While our prior results supported the hypothesis that WES-based HLA allele calling would be more accurate than imputation, imputation may still provide enough information to still be adequate for PRSs, even if it does not assign alleles accurately to participants. To test this hypothesis, we first used CCA on the matrices of imputed and WES-based HLA alleles (using a 0, 1, and 2 encoding for absent, heterozygous, and homozygous for the allele). CCA performs linear transformations of both matrices to find the best linear approximation of one against the other. In other words, it assumes the existence of a set of variables that both HLA imputation and WES-based HLA calling approximate, allowing for the calculation of the amount of variation in WES-based HLA alleles that can be explained by imputed HLA alleles (also referred to as total canonical redundancies). If the variance explained by the imputed alleles is high, we would not expect a great increase in PRS predictive ability from using WES-based HLA alleles. Indeed, using CCA (Supplementary Data 25 and Supplementary Fig. 9) for WES-based HLA alleles with AF > 10%, we found that imputed HLA alleles can account for 85.1% of the variation in WES-based alleles. This increased to 88% with AF > 20%. This decreases when we lower the AF threshold (e.g., decreases to 77.5% for AF > 5%) or add the non-imputed genes because these are not captured well (or at all) by imputation. Additionally, as expected, the percentage of variation in WES-based alleles explained by imputed alleles was driven by the EUR ancestry cohort. These values varied in other genetic ancestries, with the percentage of variance explained in the AFR ancestry cohort consistently lower than in other cohorts (except for the analysis with AF > 0.01% and only using the imputed genes). However, the considerable differences in sample size make further comparisons between genetic ancestries difficult or even impossible (e.g., the analyses could not be performed in the EAS ancestry cohort).

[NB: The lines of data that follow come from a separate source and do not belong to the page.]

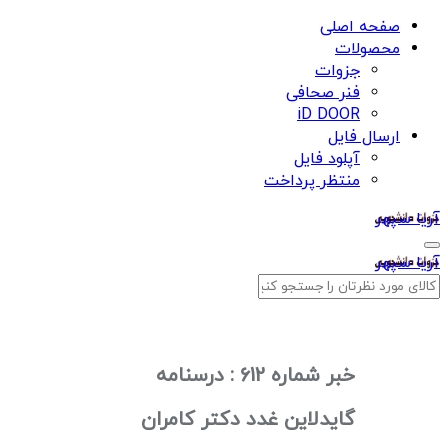
صفحه اصلی
محصولات
جزوات
فنر صحافی
iD DOOR
ارسال فایل
آپلود فایل
منتظر پرداخت
آریا سپهر
آریا سپهر
خبر شماره 612 : درسنامه
گایدلاین غدد دکتر کامران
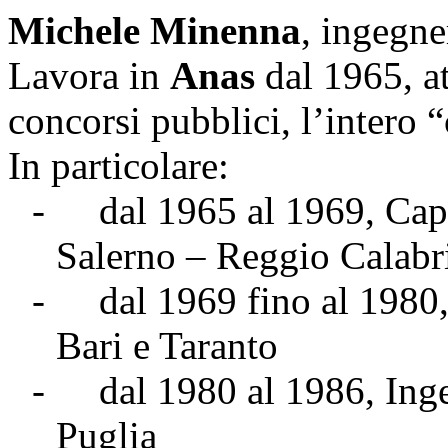
Michele Minenna
, ingegne
Lavora in
Anas
dal 1965, a
concorsi pubblici, l’intero 
In particolare:
-
dal 1965 al 1969, Cap
Salerno – Reggio Calabr
-
dal 1969 fino al 1980
Bari e Taranto
-
dal 1980 al 1986, Ing
Puglia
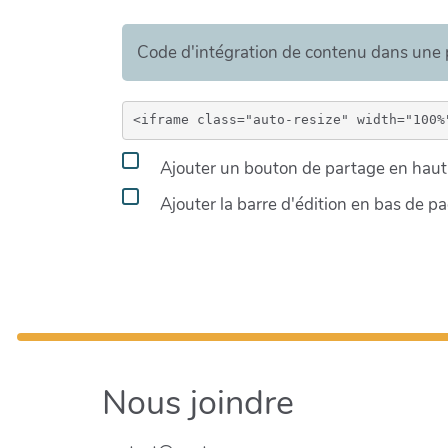
Code d'intégration de contenu dans un
Ajouter un bouton de partage en haut 
Ajouter la barre d'édition en bas de p
Nous joindre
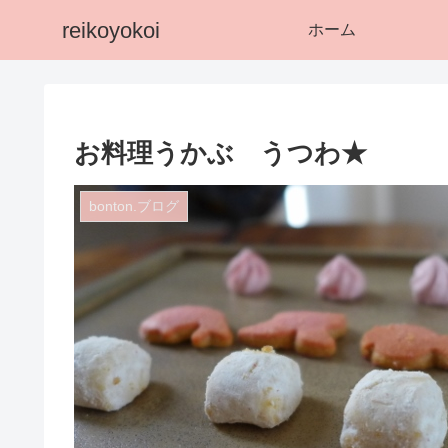
reikoyokoi
ホーム
お料理うかぶ うつわ★
bonton.ブログ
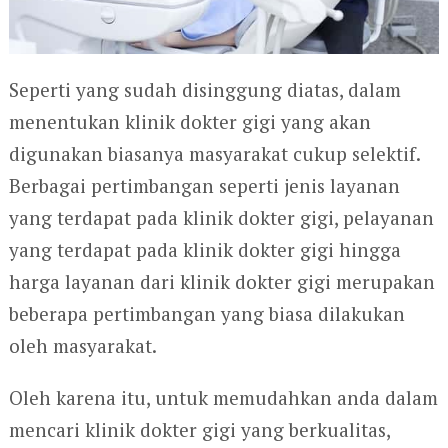
Seperti yang sudah disinggung diatas, dalam
menentukan klinik dokter gigi yang akan
digunakan biasanya masyarakat cukup selektif.
Berbagai pertimbangan seperti jenis layanan
yang terdapat pada klinik dokter gigi, pelayanan
yang terdapat pada klinik dokter gigi hingga
harga layanan dari klinik dokter gigi merupakan
beberapa pertimbangan yang biasa dilakukan
oleh masyarakat.
Oleh karena itu, untuk memudahkan anda dalam
mencari klinik dokter gigi yang berkualitas,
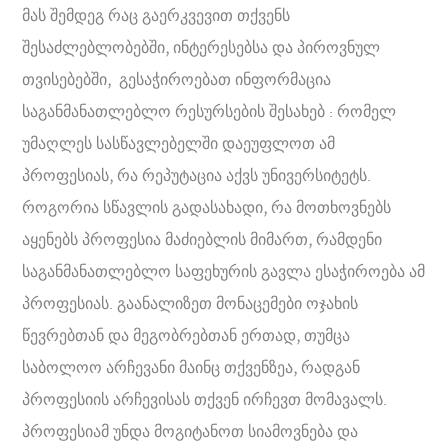
მას შემდეგ რაც გაერკვევით თქვენს
შესაძლებლობებში, ინტერესებსა და პიროვნულ
თვისებებში, გესაჭიროებათ ინფორმაცია
საგანმანათლებლო რესურსების შესახებ : რომელ
უმაღლეს სასწავლებელში დაეუფლოთ ამ
პროფესიას, რა რეპუტაცია აქვს უნივერსიტეტს.
როგორია სწავლის გადასახადი, რა მოთხოვნებს
აყენებს პროფესია მაძიებლის მიმართ, რამდენი
საგანმანათლებლო საფეხურის გავლა ესაჭიროება ამ
პროფესიას. გაანალიზეთ მონაცემები ოჯახის
წევრებთან და მეგობრებთან ერთად, თუმცა
საბოლოო არჩევანი მაინც თქვენზეა, რადგან
პროფესიის არჩევისას თქვენ ირჩევთ მომავალს.
პროფესიამ უნდა მოგიტანოთ სიამოვნება და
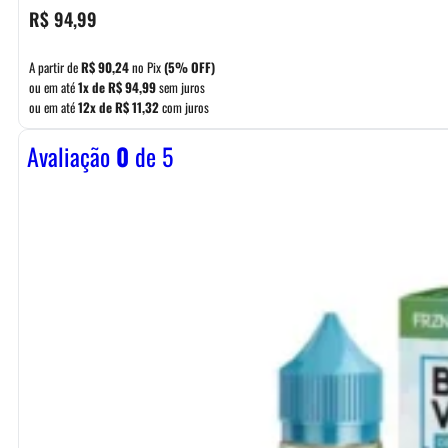
R$
94,99
A partir de
R$
90,24
no Pix
(5% OFF)
ou em até
1x de
R$
94,99
sem juros
ou em até
12x de
R$
11,32
com juros
Avaliação
0
de 5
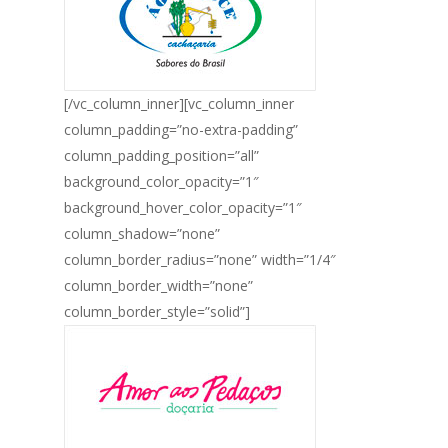
[/vc_column_inner][vc_column_inner
column_padding=”no-extra-padding”
column_padding_position=”all”
background_color_opacity=”1″
background_hover_color_opacity=”1″
column_shadow=”none”
column_border_radius=”none” width=”1/4″
column_border_width=”none”
column_border_style=”solid”]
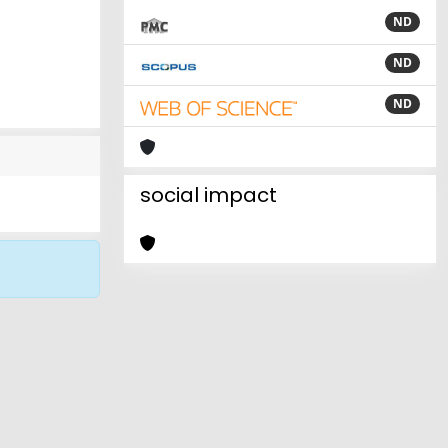
ND
ND
ND
social impact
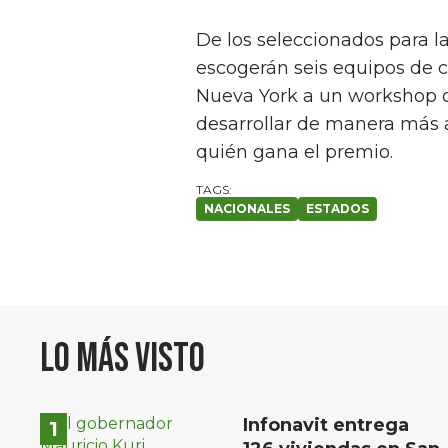
De los seleccionados para la
escogerán seis equipos de c
Nueva York a un workshop c
desarrollar de manera más a
quién gana el premio.
NACIONALES
ESTADOS
Lo más visto
Infonavit entrega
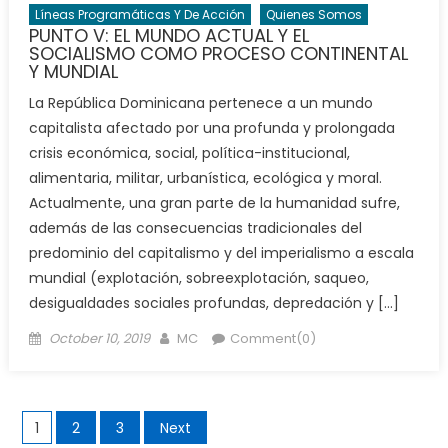
Líneas Programáticas Y De Acción
Quienes Somos
PUNTO V: EL MUNDO ACTUAL Y EL
SOCIALISMO COMO PROCESO CONTINENTAL
Y MUNDIAL
La República Dominicana pertenece a un mundo
capitalista afectado por una profunda y prolongada
crisis económica, social, política-institucional,
alimentaria, militar, urbanística, ecológica y moral.
Actualmente, una gran parte de la humanidad sufre,
además de las consecuencias tradicionales del
predominio del capitalismo y del imperialismo a escala
mundial (explotación, sobreexplotación, saqueo,
desigualdades sociales profundas, depredación y […]
Posted
Author
October 10, 2019
MC
Comment(0)
on
Posts
1
2
3
Next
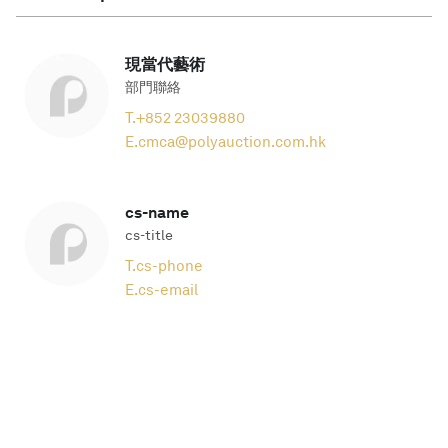
現當代藝術
部門聯絡
T.
+852 23039880
E.
cmca@polyauction.com.hk
cs-name
cs-title
T.
cs-phone
E.
cs-email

We then used the LDpred software to compute PRSs from the seven phenotypes for which complete GWAS summary statistics were available in the GWAS Catalog. All GWASs contained only participants of EUR genetic ancestry, except for rheumatoid arthritis. Two LDpred scores were obtained for each phenotype and each participant: 1) a score from the summary statistics across the whole genome and 2) another after removing the HLA region variants. The LDpred scores were then used in an XGBoost binary classifier for each phenotype, along with age, sex, and the first 10 PCs. For the classifier using the LDpred scores without the HLA region, we also added either the imputed HLA alleles or the WES-based HLA alleles in the XGBoost algorithm. Hence, we performed three distinct XGBoost PRSs for each phenotype: 1) LDpred scores alone, 2) LDscores without the HLA region but with the imputed HLA alleles, and 3) LDpred scores without the HLA region but with the WES-based HLA alleles. HLA alleles improved all PRSs to varying degrees with an average absolute increase in area under the receiver operating characteristic curve (AUC) of 0.085 (for both alleles containing HLA alleles, see Fig. 5 and Supplementary Data 26). The largest increase was for coeliac disease: the AUC increased from 0.68 (95% CI: 0.66–0.70) to 0.84 (95% CI: 0.82–0.86) with WES-based HLA alleles (compared to not using HLA alleles). However, the difference between AUC of the PRSs using imputed and WES-based alleles was always small (average of 0.002), with all 95% confidence intervals for the difference in AUC containing zero (Supplementary Data 26). Hence, as expected, given our CCA results, HLA allele imputation explains enough of the variation in the UKB participants’ HLA alleles to still be useful for PRS purposes. However, this may not hold for non-EUR genetic ancestry cohorts, given the limited diversity of available HLA imputation reference panels. Similar results were seen with precision-recall curves (Supplementary Fig. 10).

Fig. 5: PRS performance for seven traits.
figure 5

X-axis: false positive rate. Y-axis: true positive rate. Dashed line: 50% AUC representing random diagnostic performance (i.e., curves further away from the dashed lines represent better models). AUC Area under the curve. See main text for more information on the four PRS tested.

In this study, HLA imputation was performed using the same imprecise algorithm in both the training and the test set. In real-world applications, one would use a PRS developed with the HLA alleles from one imputation algorithm in a separate population, probably using a different HLA typing method (e.g. another imputation software). To mimic this scenario, we used the XGBoost weights from our PRS developed with imputed HLA alleles, and we used WES-based HLA alleles for the testing set’s input features. This did not lead to large differences in AUC. HLA imputation provided a small improvement except for coeliac disease (AUC decreased from 0.84 to 0.81, absolute difference: −0.03, 95% CI: −0.06 to −0.0004). We conclude that HLA allele imputation may be useful for PRS, but most phenotypes will not benefit beyond the inclusion of the tag variants in the HLA region of the genome.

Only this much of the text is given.